**Records provided:**
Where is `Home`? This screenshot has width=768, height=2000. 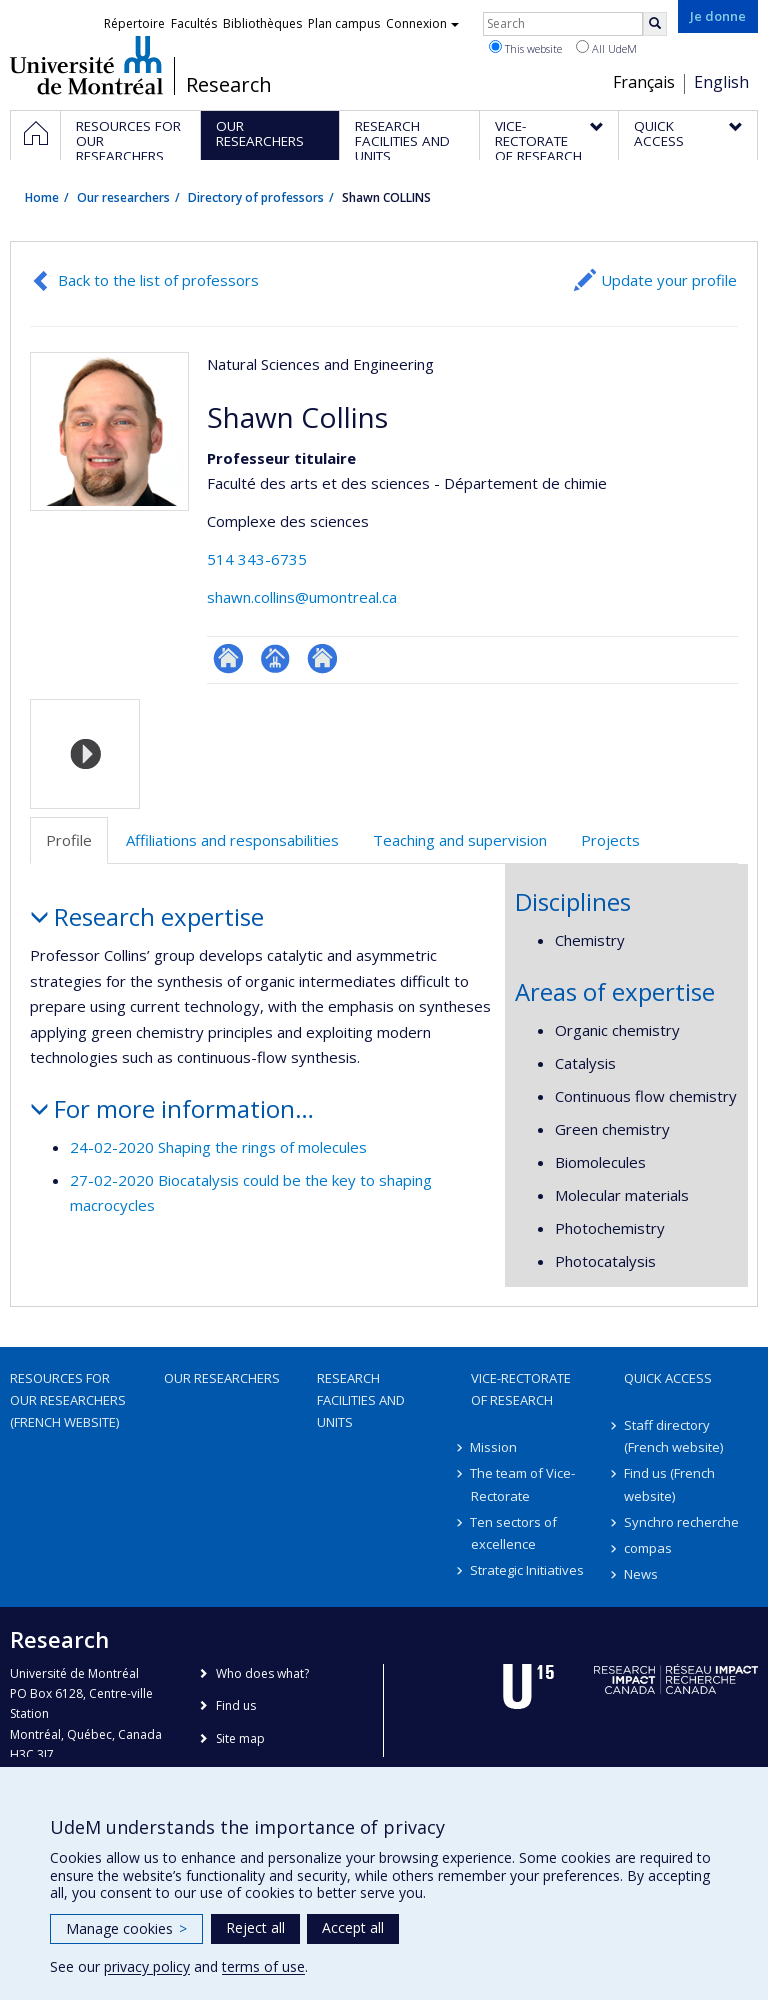 Home is located at coordinates (42, 197).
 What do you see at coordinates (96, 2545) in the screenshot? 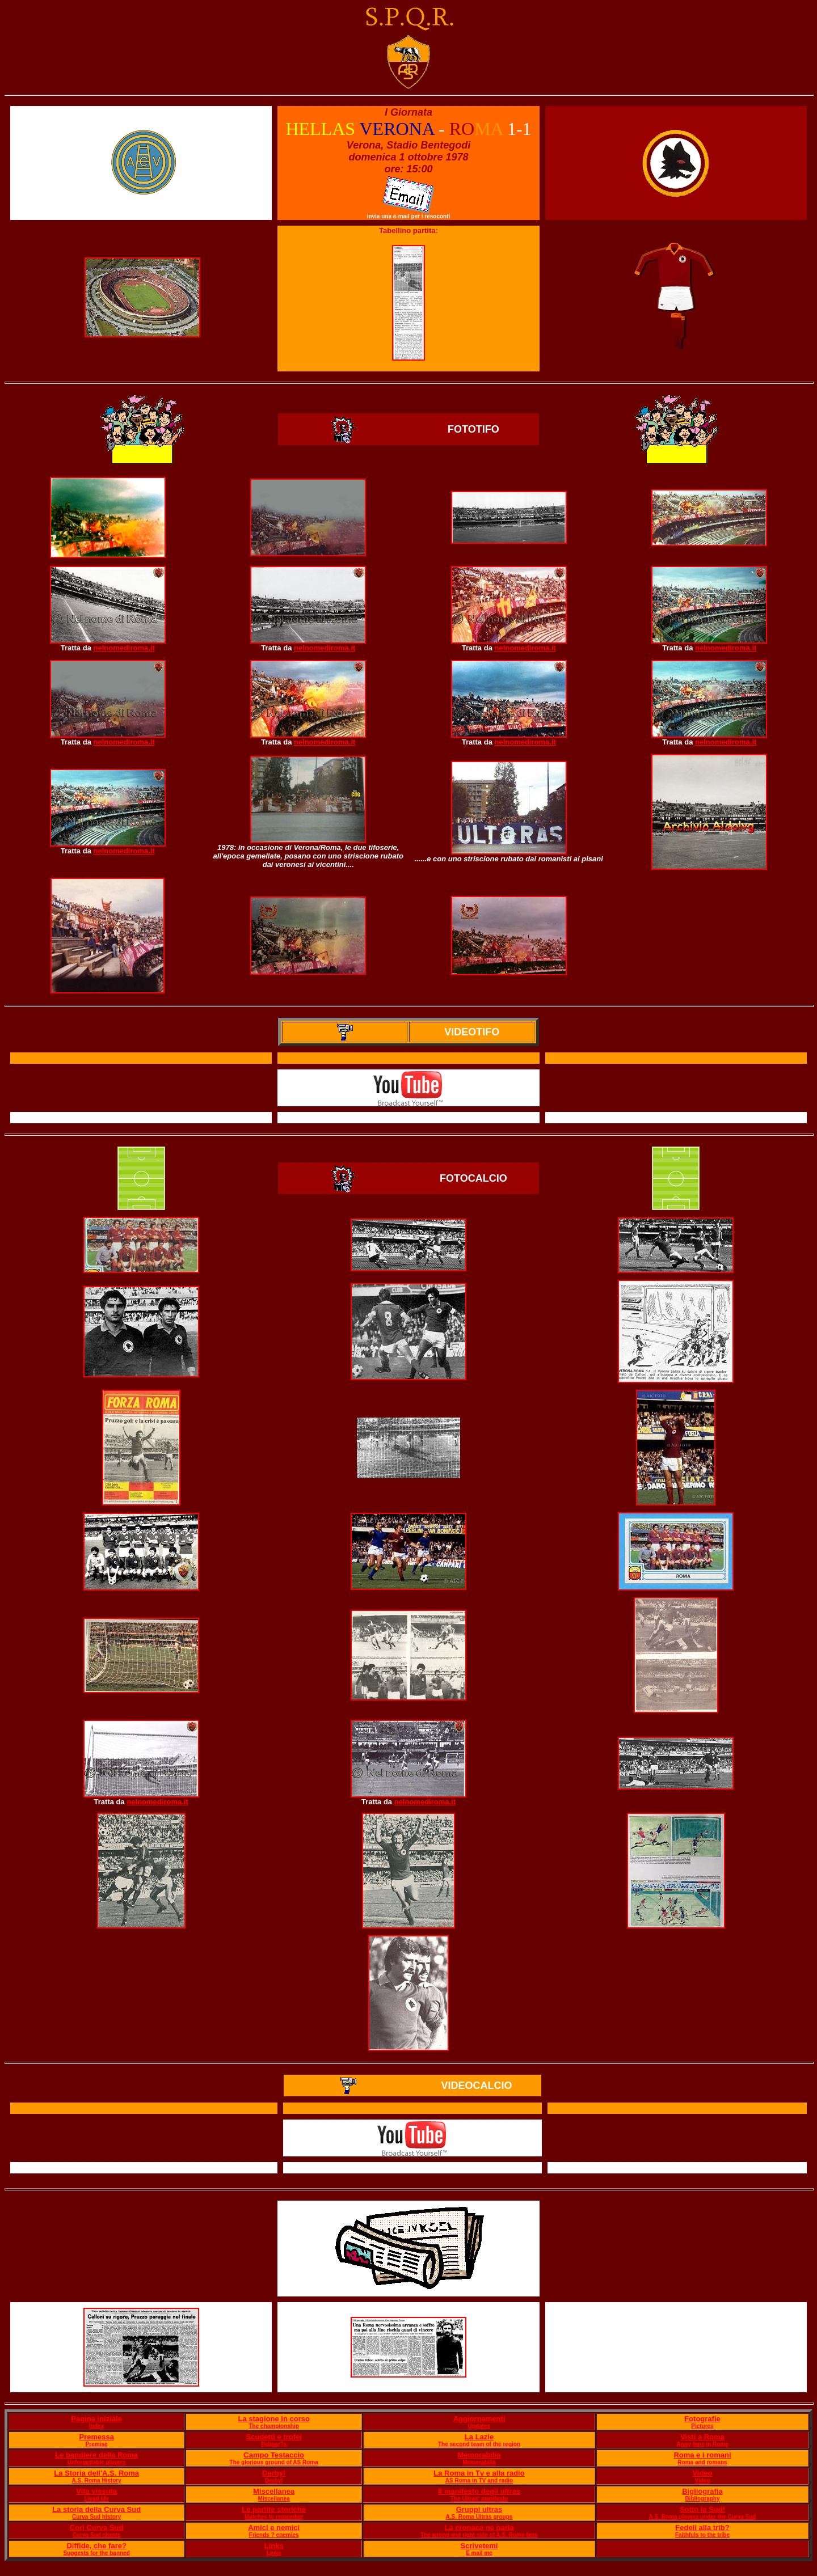
I see `Diffide, che fare?` at bounding box center [96, 2545].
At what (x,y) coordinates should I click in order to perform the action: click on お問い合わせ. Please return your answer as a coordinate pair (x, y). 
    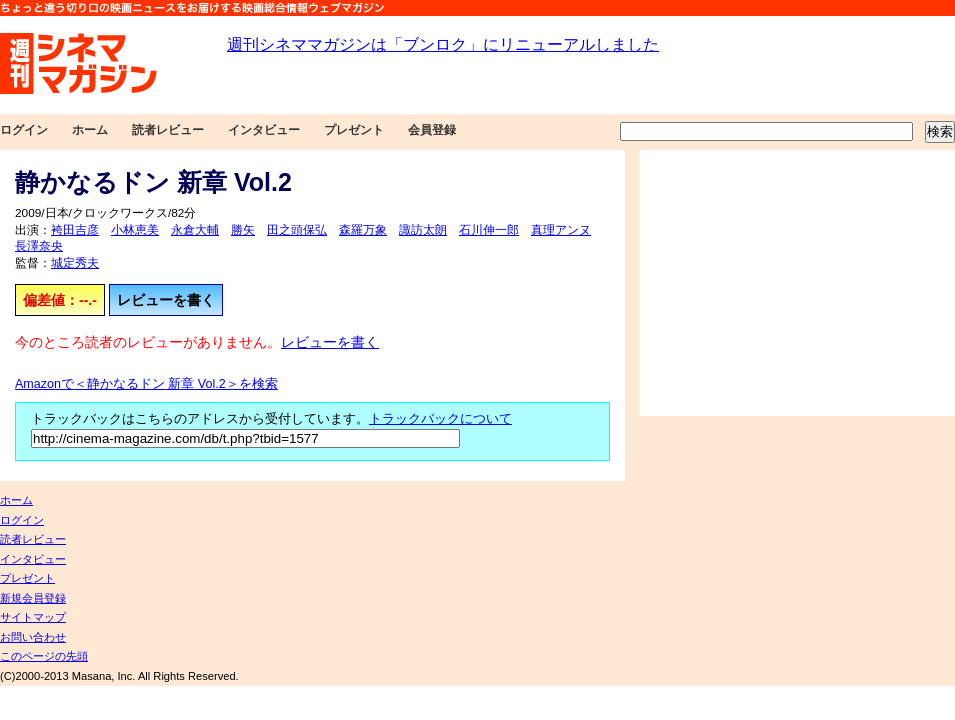
    Looking at the image, I should click on (33, 637).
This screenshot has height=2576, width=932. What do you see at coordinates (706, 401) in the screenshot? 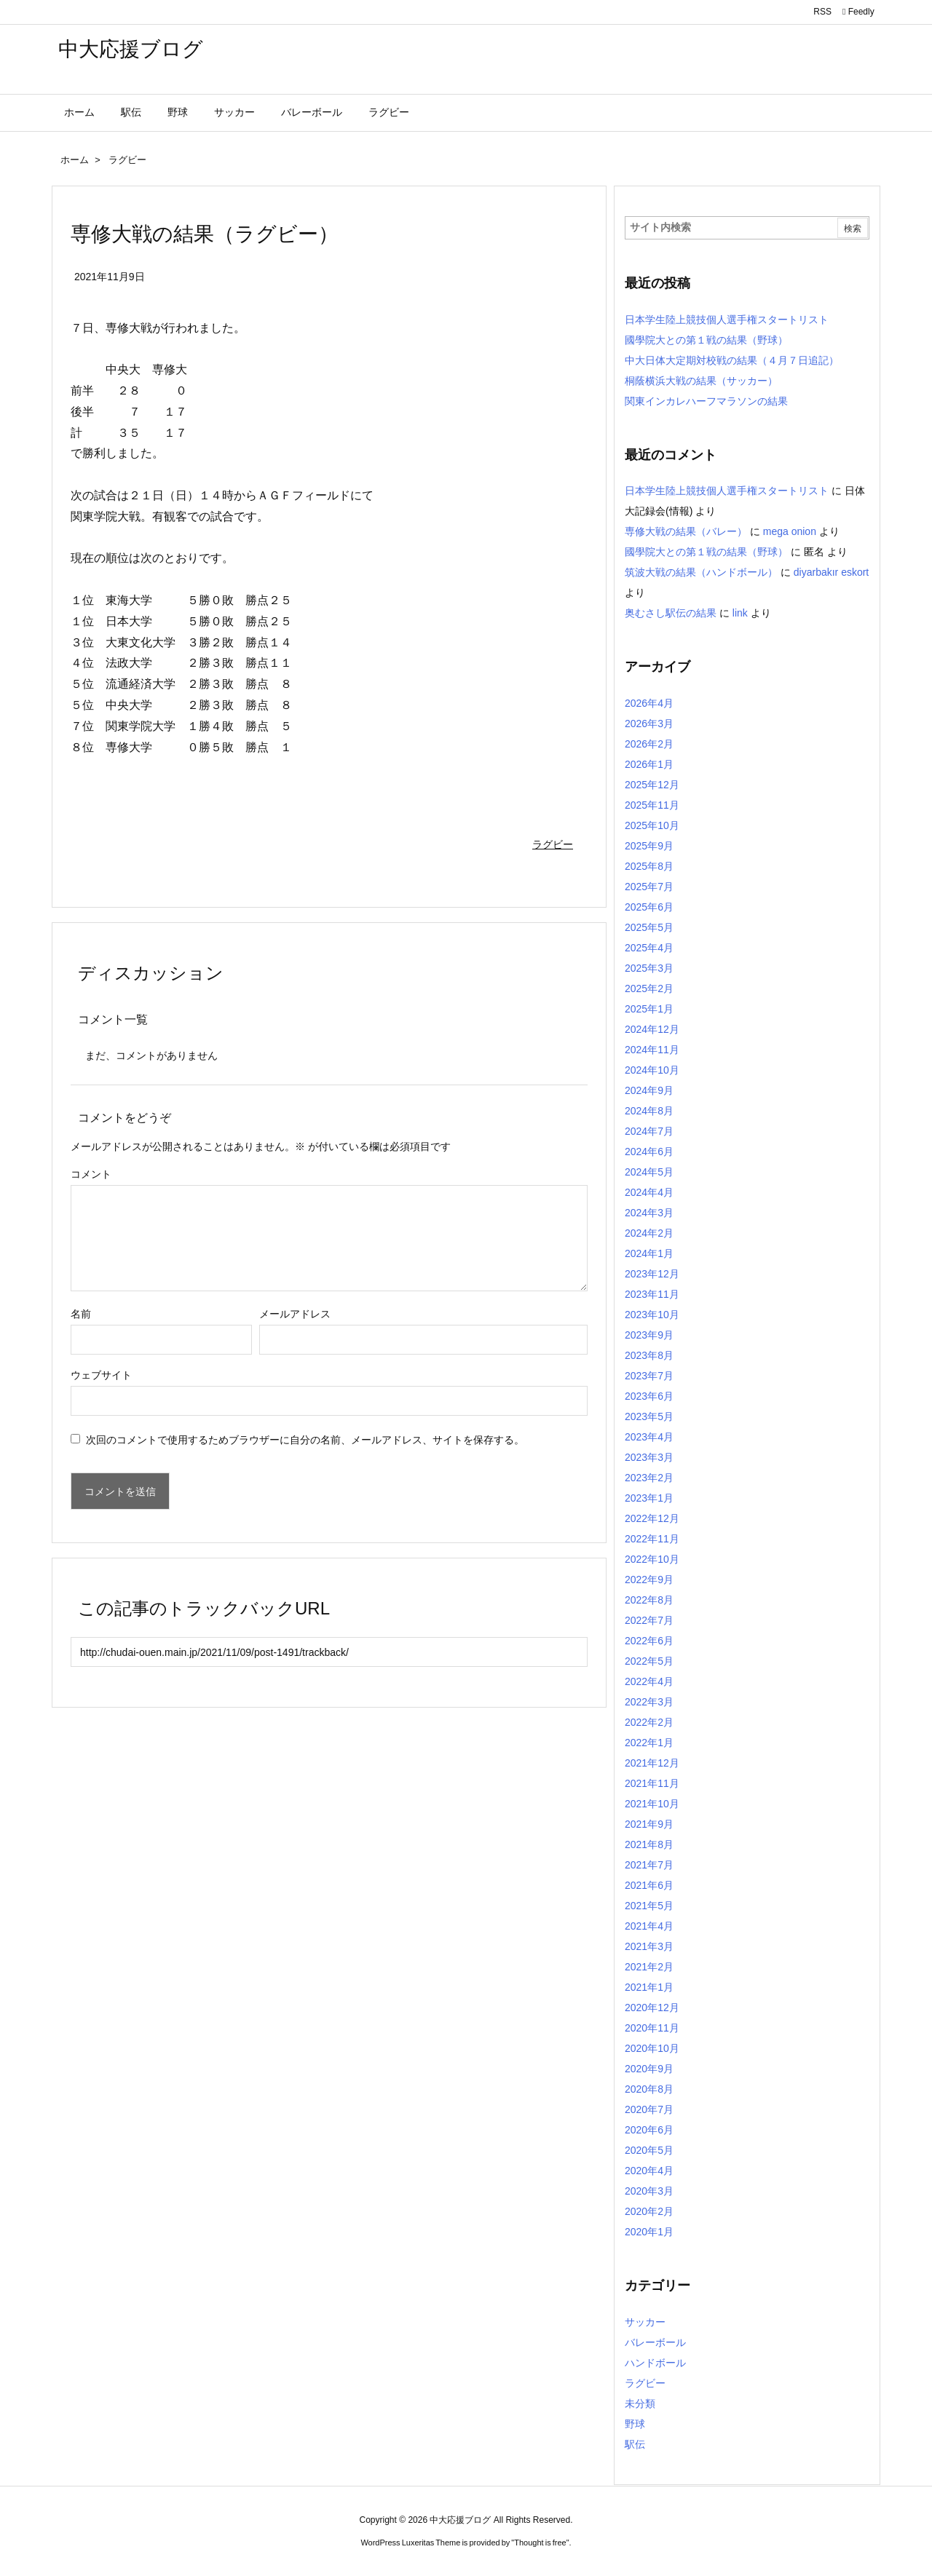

**Prompt:** Give again, word for word, the line that contains "What do you see at coordinates (96, 2545)" and every line after it through the end of the entries; omit the pictures.

**Answer box:**
 What do you see at coordinates (96, 2545) in the screenshot? 
I see `Diffide, che fare?` at bounding box center [96, 2545].
At what (x,y) coordinates should I click in order to perform the action: click on お問い合わせ. Please return your answer as a coordinate pair (x, y). 
    Looking at the image, I should click on (33, 637).
This screenshot has height=2576, width=932. What do you see at coordinates (706, 401) in the screenshot? 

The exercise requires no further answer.